Theo Epstein’s success with the Boston Red Sox and Chicago Cubs brought the possibilities of data analytics to the attention of millions of baseball fans.

Then came the movie “Moneyball” starring Brad Pitt, which made the role of analytics in sports even more widespread. Suddenly, ESPN was producing rankings of teams based on use of analytics and companies were announcing partnerships with teams such as the Tampa Bay Rays on analytics software.

The recent success of the data-driven Philadelphia 76ers has brought even more attention to the power of analytics in sports outside of baseball.

None of this is news for those considering a master’s degree in data science or business analytics. They already know the power of data analysis to improve performance. But while reports such as this one from McKinsey & Company show the need for leaders in the field, some might still wonder: “What chance do I have to work in sports?”

The answer, given the growing number of data-related jobs across all major sports, seems to be both “good” and “improving.”

A Recent Example

For those with any doubt about the demand in sports for those with expertise in data analytics, look no further than the last two World Series champions, the Chicago Cubs and Houston Astros. Both used a data-driven approach that had some skeptical at the start. They aren’t now.

The Boston Red Sox got the ball rolling in the early 2000’s when Epstein used a data-driven approach to assemble a championship club.

And now the 76ers have done the same in the NBA. After years of losing while rebuilding the team on a data-driven approach, the team now is in the playoffs. Here’s some of the work done by the analytics team before a first round playoff match against the Miami Heat:

  • Generated a 10-page game deck on the Heat’s offensive and defensive tendencies
  • Projected which 76ers lineup would fare best against every possible Heat lineup
  • Projected which 76ers pairs would work best against various Heat pairs
  • Projected the best individual matchups for both offense and defense

The analytics team did so by analyzing 1.2 billion lines of data from every game played during the season. Knowledge, as the 76ers and all the other teams mentioned above have learned, is power.

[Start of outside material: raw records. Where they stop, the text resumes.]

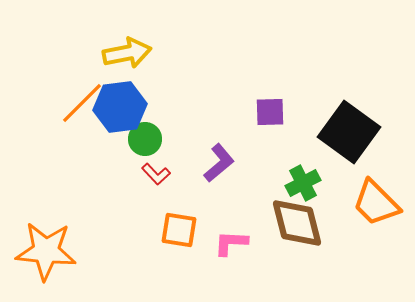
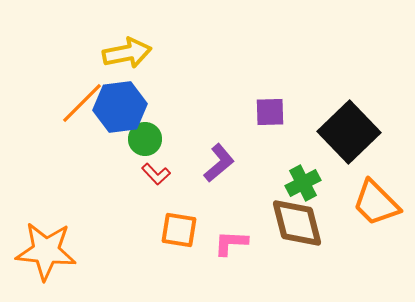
black square: rotated 10 degrees clockwise
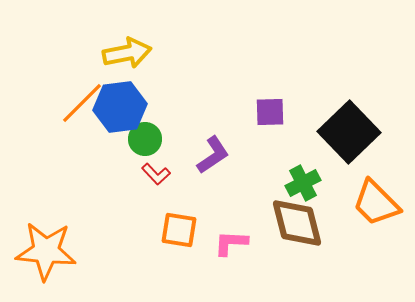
purple L-shape: moved 6 px left, 8 px up; rotated 6 degrees clockwise
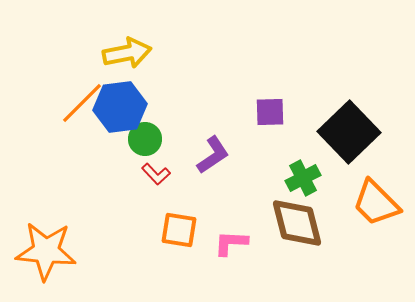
green cross: moved 5 px up
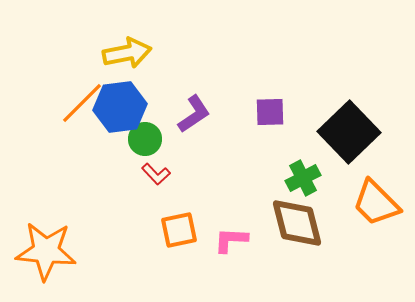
purple L-shape: moved 19 px left, 41 px up
orange square: rotated 21 degrees counterclockwise
pink L-shape: moved 3 px up
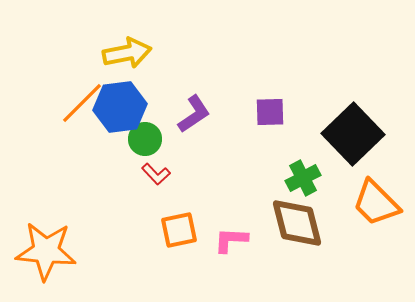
black square: moved 4 px right, 2 px down
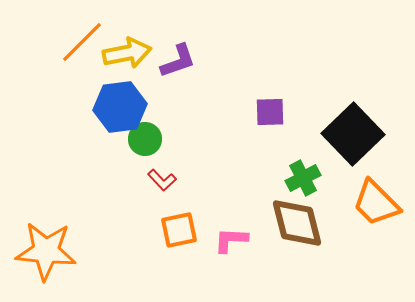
orange line: moved 61 px up
purple L-shape: moved 16 px left, 53 px up; rotated 15 degrees clockwise
red L-shape: moved 6 px right, 6 px down
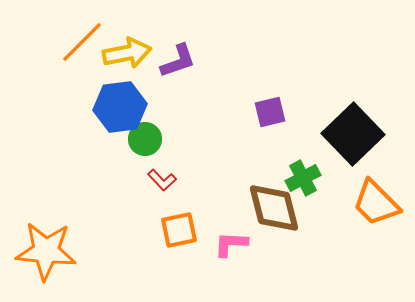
purple square: rotated 12 degrees counterclockwise
brown diamond: moved 23 px left, 15 px up
pink L-shape: moved 4 px down
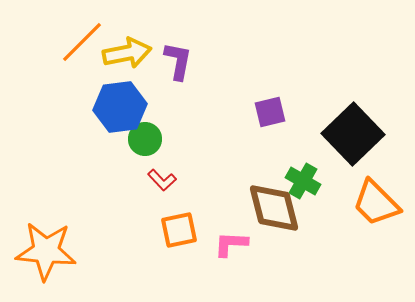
purple L-shape: rotated 60 degrees counterclockwise
green cross: moved 3 px down; rotated 32 degrees counterclockwise
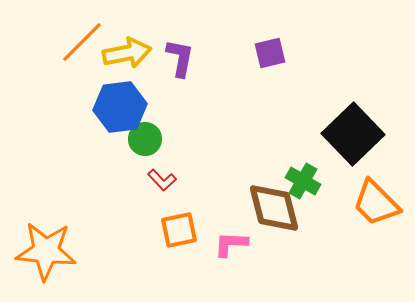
purple L-shape: moved 2 px right, 3 px up
purple square: moved 59 px up
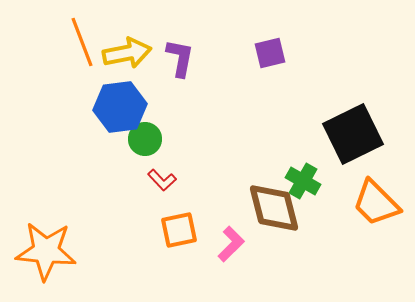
orange line: rotated 66 degrees counterclockwise
black square: rotated 18 degrees clockwise
pink L-shape: rotated 132 degrees clockwise
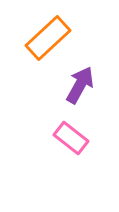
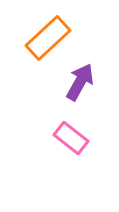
purple arrow: moved 3 px up
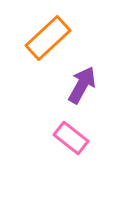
purple arrow: moved 2 px right, 3 px down
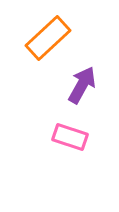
pink rectangle: moved 1 px left, 1 px up; rotated 20 degrees counterclockwise
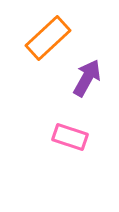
purple arrow: moved 5 px right, 7 px up
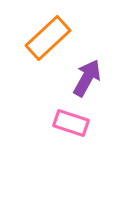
pink rectangle: moved 1 px right, 14 px up
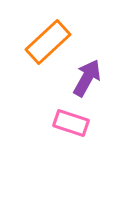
orange rectangle: moved 4 px down
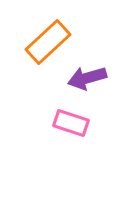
purple arrow: rotated 135 degrees counterclockwise
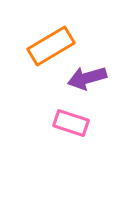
orange rectangle: moved 3 px right, 4 px down; rotated 12 degrees clockwise
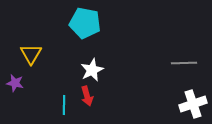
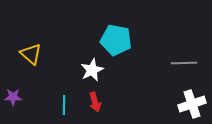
cyan pentagon: moved 31 px right, 17 px down
yellow triangle: rotated 20 degrees counterclockwise
purple star: moved 2 px left, 14 px down; rotated 12 degrees counterclockwise
red arrow: moved 8 px right, 6 px down
white cross: moved 1 px left
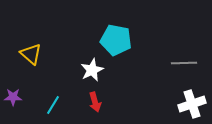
cyan line: moved 11 px left; rotated 30 degrees clockwise
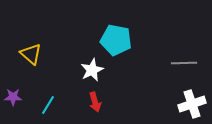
cyan line: moved 5 px left
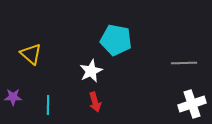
white star: moved 1 px left, 1 px down
cyan line: rotated 30 degrees counterclockwise
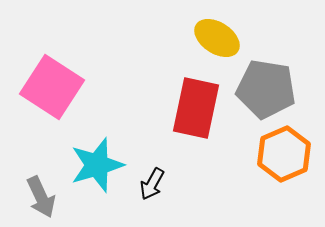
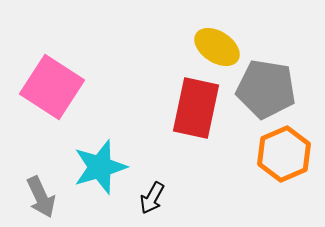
yellow ellipse: moved 9 px down
cyan star: moved 3 px right, 2 px down
black arrow: moved 14 px down
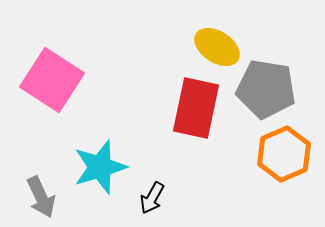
pink square: moved 7 px up
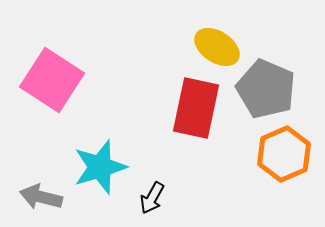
gray pentagon: rotated 14 degrees clockwise
gray arrow: rotated 129 degrees clockwise
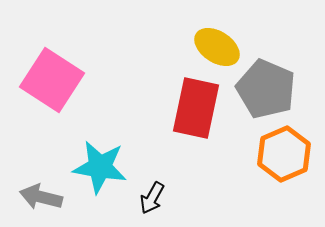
cyan star: rotated 26 degrees clockwise
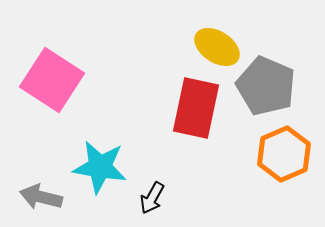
gray pentagon: moved 3 px up
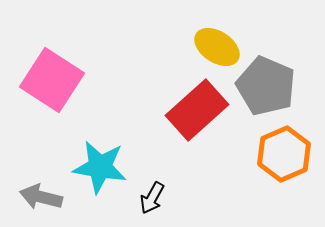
red rectangle: moved 1 px right, 2 px down; rotated 36 degrees clockwise
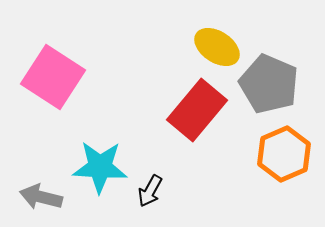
pink square: moved 1 px right, 3 px up
gray pentagon: moved 3 px right, 2 px up
red rectangle: rotated 8 degrees counterclockwise
cyan star: rotated 6 degrees counterclockwise
black arrow: moved 2 px left, 7 px up
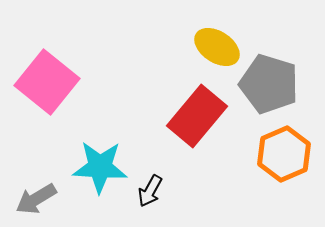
pink square: moved 6 px left, 5 px down; rotated 6 degrees clockwise
gray pentagon: rotated 6 degrees counterclockwise
red rectangle: moved 6 px down
gray arrow: moved 5 px left, 2 px down; rotated 45 degrees counterclockwise
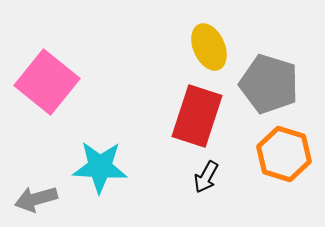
yellow ellipse: moved 8 px left; rotated 33 degrees clockwise
red rectangle: rotated 22 degrees counterclockwise
orange hexagon: rotated 20 degrees counterclockwise
black arrow: moved 56 px right, 14 px up
gray arrow: rotated 15 degrees clockwise
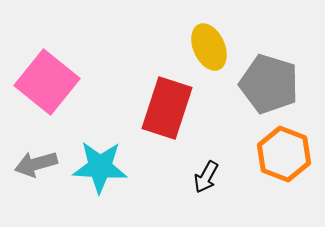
red rectangle: moved 30 px left, 8 px up
orange hexagon: rotated 4 degrees clockwise
gray arrow: moved 35 px up
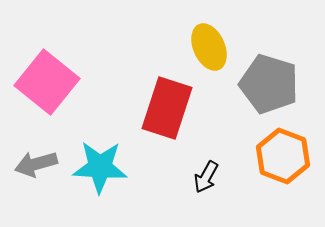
orange hexagon: moved 1 px left, 2 px down
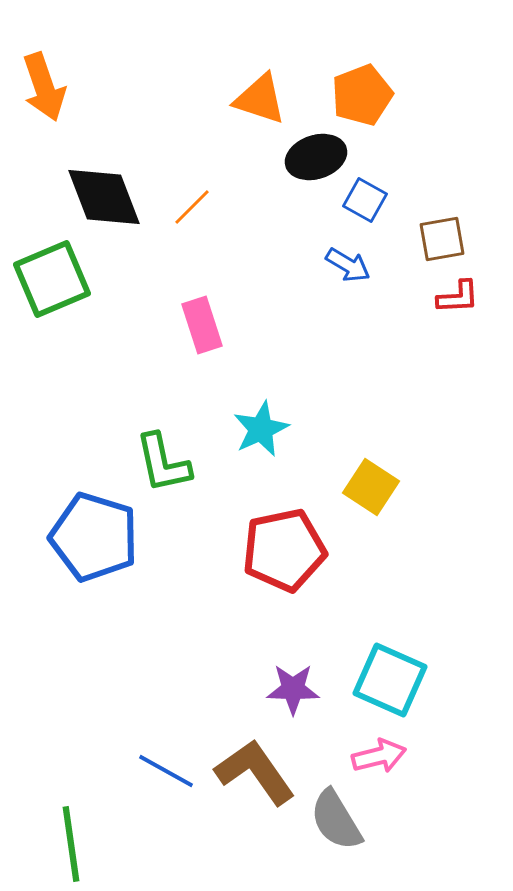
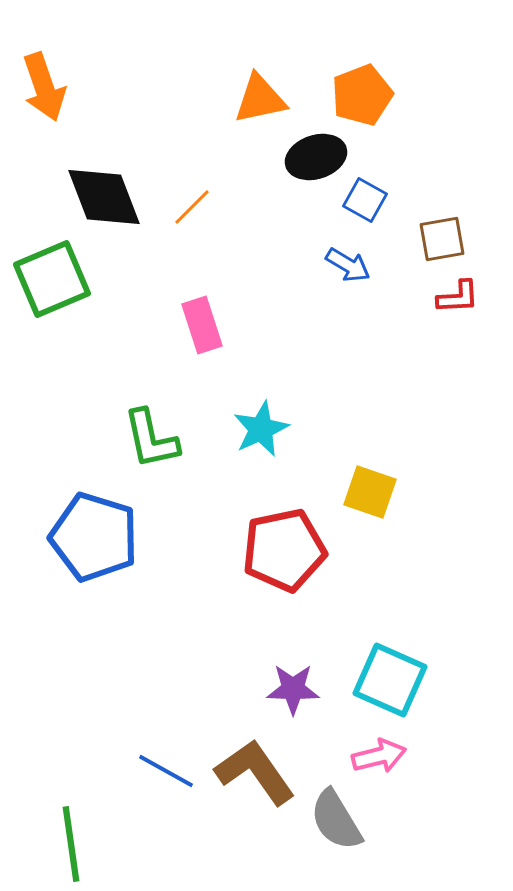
orange triangle: rotated 30 degrees counterclockwise
green L-shape: moved 12 px left, 24 px up
yellow square: moved 1 px left, 5 px down; rotated 14 degrees counterclockwise
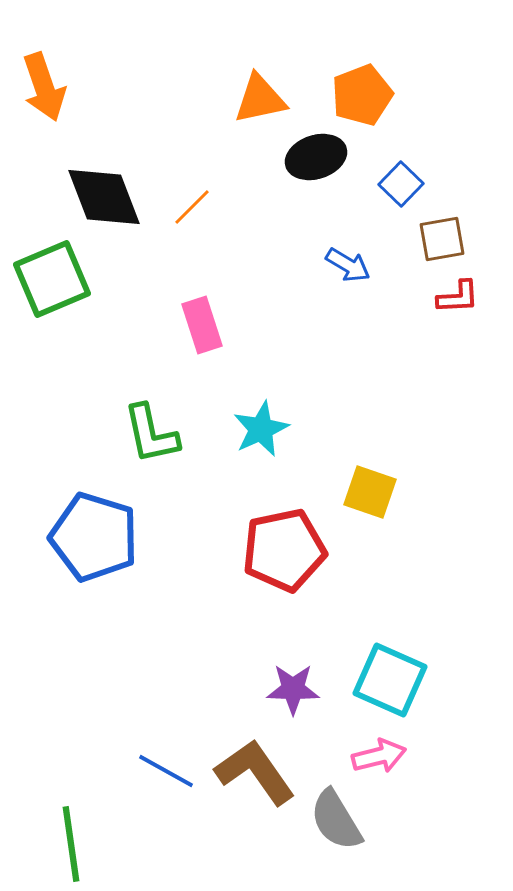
blue square: moved 36 px right, 16 px up; rotated 15 degrees clockwise
green L-shape: moved 5 px up
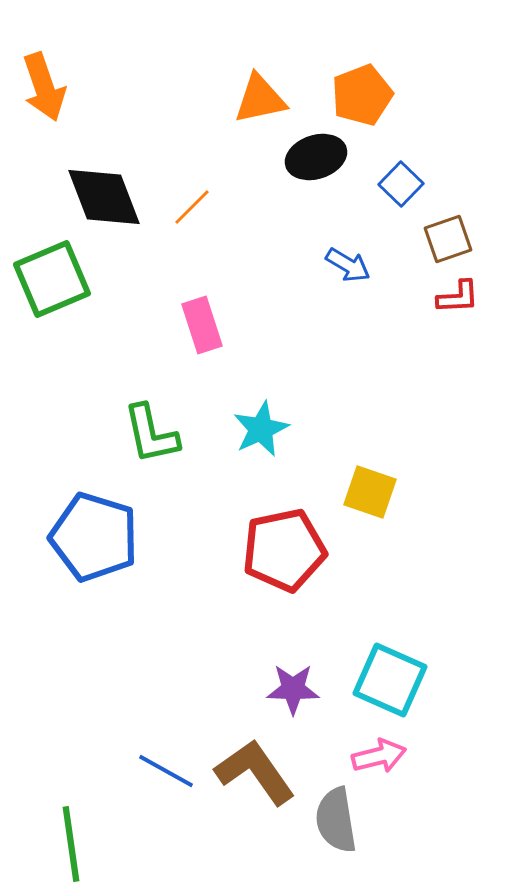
brown square: moved 6 px right; rotated 9 degrees counterclockwise
gray semicircle: rotated 22 degrees clockwise
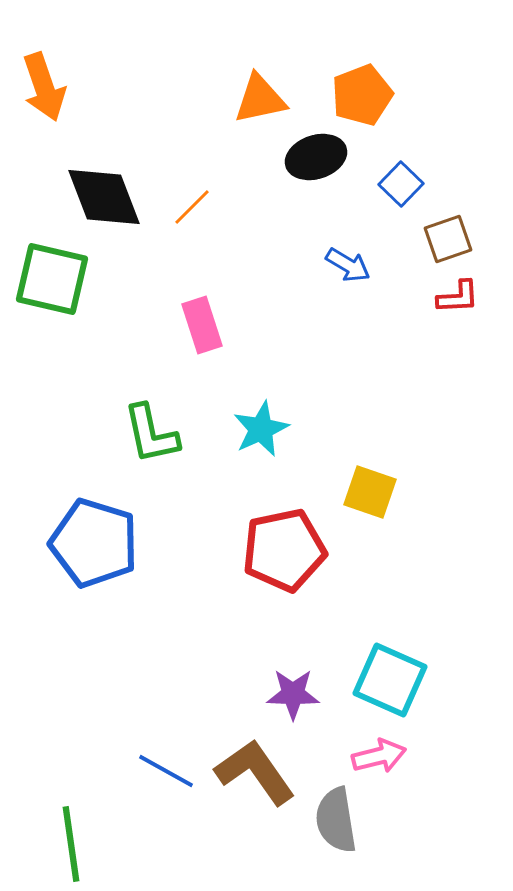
green square: rotated 36 degrees clockwise
blue pentagon: moved 6 px down
purple star: moved 5 px down
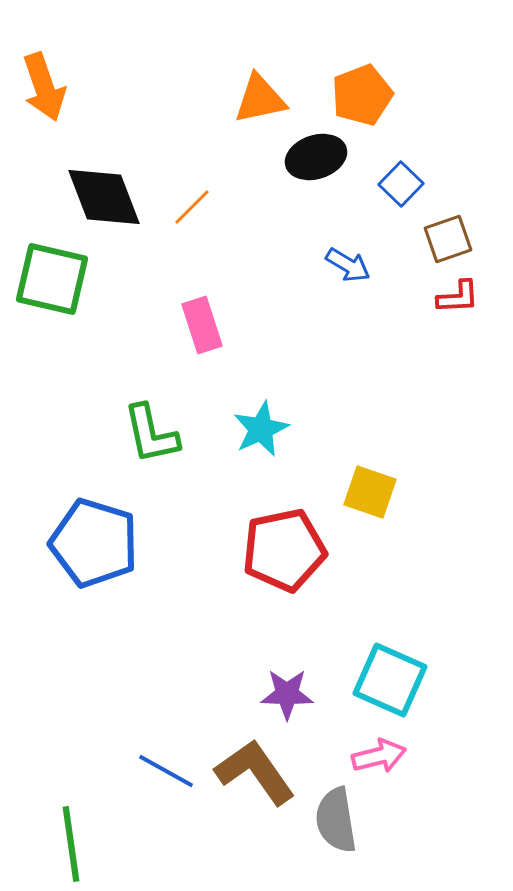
purple star: moved 6 px left
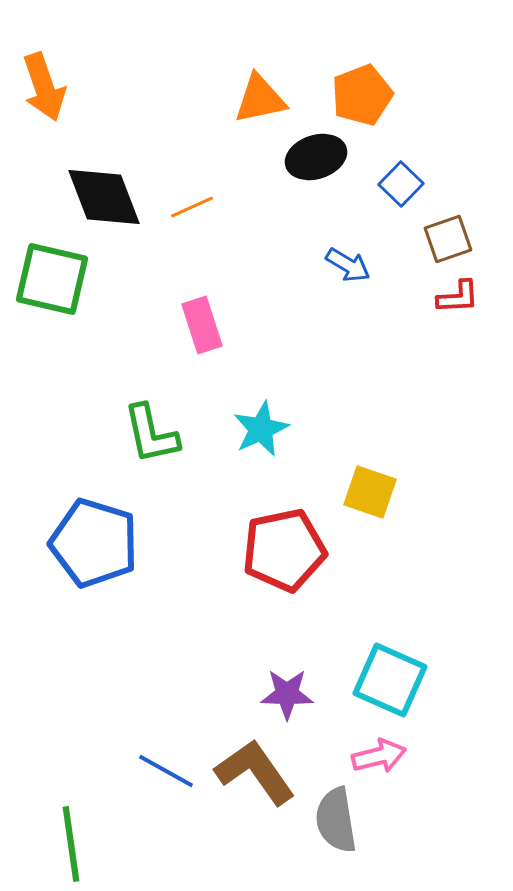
orange line: rotated 21 degrees clockwise
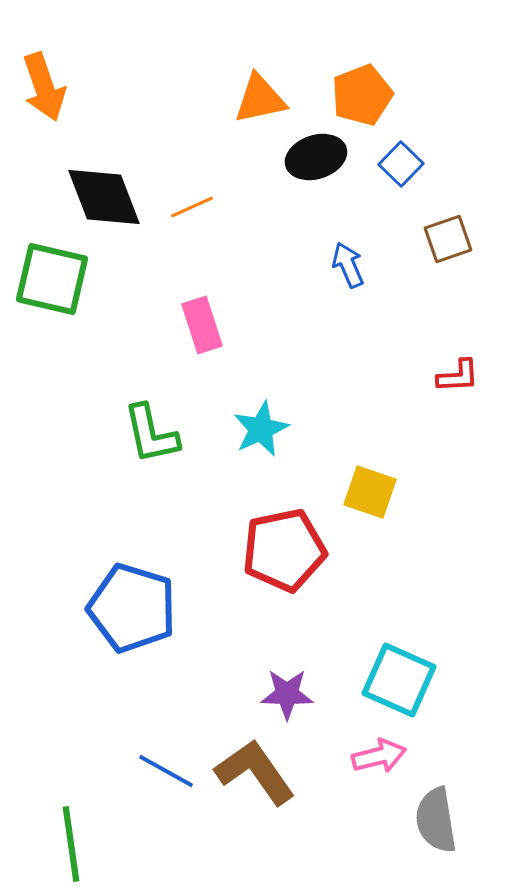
blue square: moved 20 px up
blue arrow: rotated 144 degrees counterclockwise
red L-shape: moved 79 px down
blue pentagon: moved 38 px right, 65 px down
cyan square: moved 9 px right
gray semicircle: moved 100 px right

Data scientists and engineers bring the ability to access that knowledge to the table.

Data-Related Jobs In Sports

The number of jobs for data scientists and analysts is in the thousands, as data in sports reaches unprecedented heights. Leagues hiring for data-related jobs include Major League Baseball, the National Basketball Association, the National Hockey League and Major League Soccer. The National Football League, which has been slower to adapt to analytics (outside of, probably, the New England Patriots) also is hiring more people with expertise in data.

The possibilities for applying a data-driven approach present “unlimited opportunities,” according to Lynn Lashbrook, founder of Sports Management Worldwide. It’s also growing in college sports, where there are 302 NCAA Division I baseball teams alone.

The potential goes beyond just the play on the field. Analytics are also being used for innovations in:

  • Player training
  • Fanbase growth and retention
  • Injury prevention
  • Improving fan experience

For non-athletes, working in sports outside of marketing seemed like an impossible dream just a few years ago. But for those who pursue a master’s degree in data science or business analytics, the chances to work in data-related jobs in sports have never been greater.